Monday, Oct. 05, 1987

The Wizard of IKI

By Dick Thompson/Moscow

Wearing a stylish pinstripe, double-breasted suit, Roald Sagdeyev, the director of the Soviet Space Research Institute, began by disarming the group of Cornell astronomers during a recent U.S. tour with a folksy story about a Russian woodsman. Then, in a voice strained from singing When the Saints Go Marching In to Soviets and Americans gathered at the Chautauqua Institution, he discussed the dangers of nuclear weapons and the U.S. Strategic Defense Initiative (SDI), or Star Wars. Finally, the trim, 5-ft. 8-in. physicist, who rarely drinks and never smokes, concluded with his vision for a joint U.S.-U.S.S.R. mission to Mars. The performance was vintage Sagdeyev: a mixture of wit, charm and trenchant observation.

Besides being an accomplished scientist and administrator, Sagdeyev is the Soviet Union's chief space diplomat. He spent more than two weeks in August flying from the U.S.S.R. to Hawaii, New York and Washington to recruit scientists for Soviet missions and to publicize Moscow's space program. His dizzying schedule of speeches, meetings and interviews has forced him to all but abandon his dacha outside Moscow and even his burning passion, chess. In recognition of his achievements at the Soviet Space Institute (IKI), he was chosen to head the Soviets' new Supercomputing Institute and was appointed as Soviet Leader Mikhail Gorbachev's special adviser on the U.S. Star Wars program.

Born in Moscow, Sagdeyev, 54, once planned to become a mathematician, like both of his parents. But as a student at Moscow University in the mid-1950s, he switched majors to study physics. "A physicist can still enjoy the beauty of mathematics and have a more intimate interaction with nature," he says. Sagdeyev also took up English, which he calls the "first necessity for a scientist." He passed along his appreciation of the language to his son and daughter, both computer scientists, and to his two small grandchildren.

While working on nuclear-fission control at the Soviet Institute of Atomic Energy in 1958, the young scientist was stunned by his first meeting, in Geneva, with scientists from outside the Soviet Union. He still relates the experience with wonder: "For the first time I met foreign scientists, Americans, doing the same job and reporting their results. It was like meeting extraterrestrials -- extraterrestrials working with the same laws of physics. It was exemplary proof that science has no borders."

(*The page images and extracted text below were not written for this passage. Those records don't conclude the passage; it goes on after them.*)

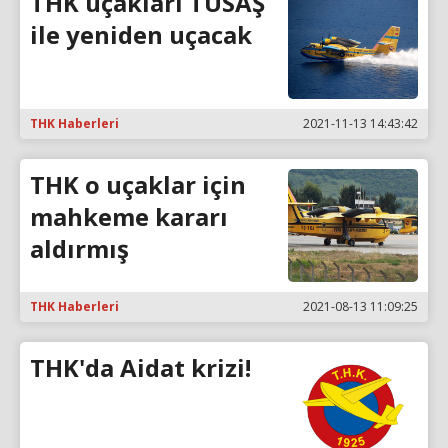
THK uçakları TUSAŞ
ile yeniden uçacak
THK Haberleri
2021-11-13 14:43:42
THK o uçaklar için
mahkeme kararı
aldırmış
THK Haberleri
2021-08-13 11:09:25
THK'da Aidat krizi!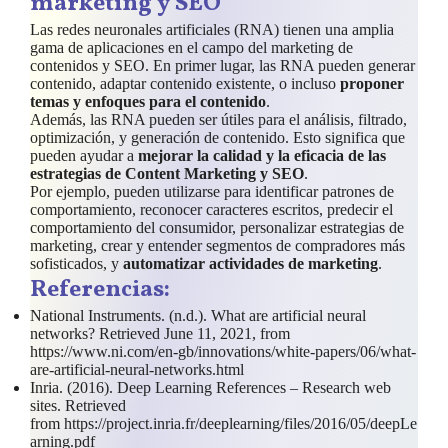
marketing y SEO
Las redes neuronales artificiales (RNA) tienen una amplia
gama de aplicaciones en el campo del marketing de
contenidos y SEO. En primer lugar, las RNA pueden generar
contenido, adaptar contenido existente, o incluso
proponer
temas y enfoques para el contenido
.
Además, las RNA pueden ser útiles para el análisis, filtrado,
optimización, y generación de contenido. Esto significa que
pueden ayudar a
mejorar la calidad y la eficacia de las
estrategias de Content Marketing y SEO
.
Por ejemplo, pueden utilizarse para identificar patrones de
comportamiento, reconocer caracteres escritos, predecir el
comportamiento del consumidor, personalizar estrategias de
marketing, crear y entender segmentos de compradores más
sofisticados, y
automatizar actividades de marketing
.
Referencias:
National Instruments. (n.d.). What are artificial neural
networks? Retrieved June 11, 2021, from
https://www.ni.com/en-gb/innovations/white-papers/06/what-
are-artificial-neural-networks.html
Inria. (2016). Deep Learning References – Research web
sites. Retrieved
from https://project.inria.fr/deeplearning/files/2016/05/deepLe
arning.pdf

Sagdeyev increasingly found traditional Soviet science, influenced heavily by Communist Party politics, stifling. In 1961 he helped found Akademgorodok (Science City), an informal think tank located in the Siberian countryside, away from the intensely political atmosphere of Moscow. Sagdeyev was at first concerned about neglecting his research when he was asked to assume control of the struggling space-science program at IKI in 1973. The position offered a measure of independence (though hardly on a level enjoyed by top NASA scientists), but it was still part of the rigid Soviet scientific bureaucracy. Recalls Sagdeyev: "It meant a big change in my life-style. There was a desire to do my own research and yet the obligation to run a large institution with many projects. But I didn't expect such a long imprisonment."

Not surprisingly, he is an avid computer buff. It is a passion that is not shared by his wife. When she heard he had spent a small fee from the University of California on computer equipment for the Soviets' Young Cosmonaut Club, an organization for youngsters interested in space, she sighed with a smile and said, "There goes my fur coat."

Sagdeyev continues to speak out against Soviet practices that restrict research. Besides publicly criticizing the dismal state of Soviet astrophysics, he has overridden official Soviet reluctance to provide computers and electronic copiers to scientists. Sagdeyev recently told members of the Soviet Academy of Sciences that progress cannot be made "until we stop treating copying machines like class enemies." Indeed, he is all too familiar with the damage done when researchers filter science through political ideals. The principle, he notes with a sly twinkle, also extends to scientists in the U.S. -- especially to those who support "your SDI."